Congratulations OM .


----------



## rockslinger (Nov 16, 2010)

Pretty nice, I really like the 1632s


----------



## StretchandEat (Nov 11, 2015)

Glad you found 1 you like


----------



## alfshooter (May 11, 2011)

:thumbsup:


----------



## Vly62 (Feb 21, 2015)

Congrats on the new shooter!!


----------



## fsa46 (Jul 8, 2012)

Sweet shooter OM. It's a good feeling when we find something we like and it shoots good too.


----------



## BAT (Feb 26, 2015)

Nice shooter! Looks pretty accurate in your hands!

Cheers!


----------



## oldmiser (Jan 22, 2014)

*Thank you for your comments my friends..Oh yeah being accurate 9/10 all the time..I cut up 12 soda pop cans in the last 2 days*

*at 20Feet all the room I have for indoors..May 22 if I pushed it a bit..I have gone thru a lot of slingshot's to find a good fit..*

*So far this seems too work very well..All tho I like too stay with the USA Vendor's...Plus there are a lot of member's that also make*

*great shooters..I am not knocking any one's work or what they make & sell in any way..As I do buy from member's & vendors....OM*


----------



## honorary pie (Feb 12, 2015)

Don't worry OM, Nobody will accuse you of being ingenuine... thats a cool shooter... is it cast? I think I'd like me a chinese shooter, but strictly for indoors, or I'd get cold stiff fingers..


----------



## oldmiser (Jan 22, 2014)

honorary pie said:


> Don't worry OM, Nobody will accuse you of being ingenuine... thats a cool shooter... is it cast? I think I'd like me a chinese shooter, but strictly for indoors, or I'd get cold stiff fingers..

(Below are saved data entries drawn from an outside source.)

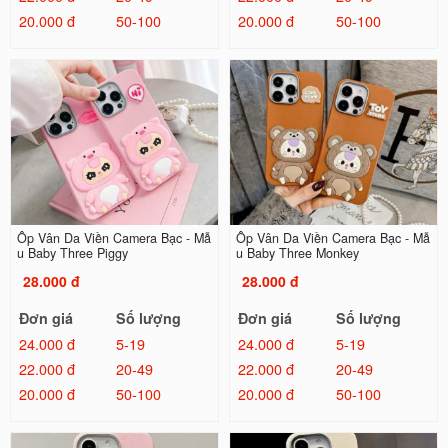
20.000 đ
50-100
20.000 đ
50-100
Ốp Vân Da Viền Camera Bạc - Mẫ
Ốp Vân Da Viền Camera Bạc - Mẫ
u Baby Three Piggy
u Baby Three Monkey
28.000 đ
28.000 đ
Đơn giá
Số lượng
Đơn giá
Số lượng
24.000 đ
5-19
24.000 đ
5-19
22.000 đ
20-49
22.000 đ
20-49
20.000 đ
50-100
20.000 đ
50-100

*Made of steel a magnet will stick to it...I plan on doing a wrap...using gutted paracord..from the yoke down..forks exposed....*

*Well if your shooting outdoor's in late fall...winter..early spring...you may be wearing a light jersey glove's....I do not shoot much for*

*chinese shooter's....I only have 2 shooter's..Plus I shoot 99% flat bands...But with a lot of research For small game hunting it have *

*been said tube's are the way too go....being quite with no band slap for noise......Any hunter knows noise will spook the game away*

*OM*


----------



## Onyx (Dec 10, 2010)

OldMeiser, for someone who seldom shoots tubes you picked a real good one! When DK first introduced it years ago,it was a good seller. They call it the Metal Terminator (still listed for $27.92 on their site...but out of stock).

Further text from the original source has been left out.